Evaluation of CNN, LSTM, and Hybrid CNN-LSTM Models for Sequential Image Recognition Tasks: Insights into Accuracy and Computational Performance
摘要
The synergy between CNN and LSTM networks has been found to be very effective in processing complex data sets. While CNNs are particularly good at detecting spatial features, LSTMs are particularly good at detecting temporal dependencies. By combining both, their performance can be enhanced in tasks involving both spatial and sequential data analysis. Image recognition, especially of sequential image patterns or video frames, highly leverages this synergy. This paper reports a full review of CNNs, LSTMs, and their hybrid CNN-LSTM networks In the field of image recognition.
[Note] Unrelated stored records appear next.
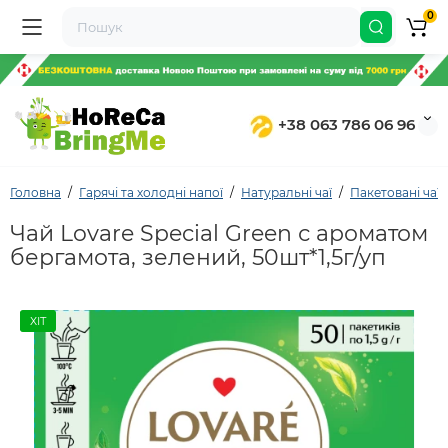
0
+38 063 786 06 96
Головна
Гарячі та холодні напої
Натуральні чаї
Пакетовані чаї
Чай Lovare Special Green с ароматом
бергамота, зелений, 50шт*1,5г/уп
ХІТ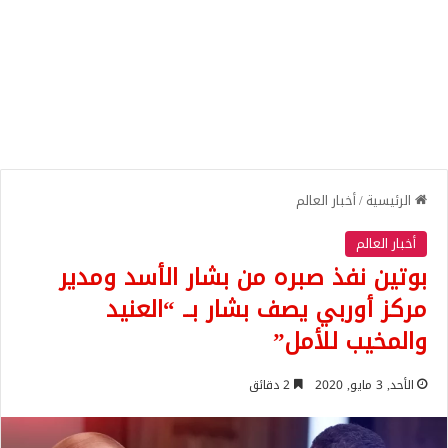
الرئيسية
/
أخبار العالم
أخبار العالم
بوتين نفذ صبره من بشار الأسد ومدير
مركز أوربي يصف بشار بــ “العنيد
والمخيب للأمل”
الأحد, 3 مايو, 2020
2 دقائق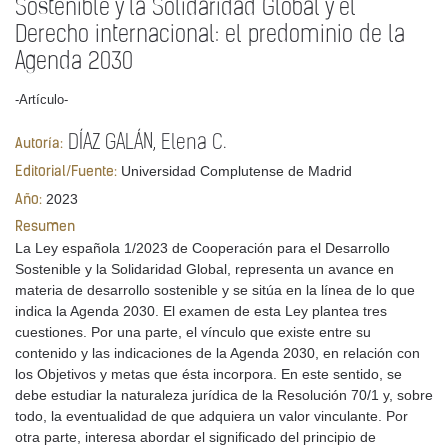
Sostenible y la Solidaridad Global y el
Derecho internacional: el predominio de la
Agenda 2030
-Artículo-
DÍAZ GALÁN, Elena C.
Autoría:
Universidad Complutense de Madrid
Editorial/Fuente:
2023
Año:
Resumen
La Ley española 1/2023 de Cooperación para el Desarrollo
Sostenible y la Solidaridad Global, representa un avance en
materia de desarrollo sostenible y se sitúa en la línea de lo que
indica la Agenda 2030. El examen de esta Ley plantea tres
cuestiones. Por una parte, el vínculo que existe entre su
contenido y las indicaciones de la Agenda 2030, en relación con
los Objetivos y metas que ésta incorpora. En este sentido, se
debe estudiar la naturaleza jurídica de la Resolución 70/1 y, sobre
todo, la eventualidad de que adquiera un valor vinculante. Por
otra parte, interesa abordar el significado del principio de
A comparative analysis compares their structural variations, domains of application, and performance. With extensively utilized datasets like CIFAR-10 and ImageNet, the Models undergo testing to evaluate their spatial and temporal data processing ability. Metrics like accuracy, inference time, and robustness are represented by column and line charts, depicting the hybrid model’s superiority over independent architectures. Furthermore, the paper introduces an innovative block diagram and algorithmic framework specific to CNN-LSTM models for image recognition tasks. The findings show that hy-brid architectures yield higher accuracy and reliability, especially in situations requiring concomitant feature extraction and sequential pattern learning. The results present insides and suggestions for further research into image recognition and allied fields.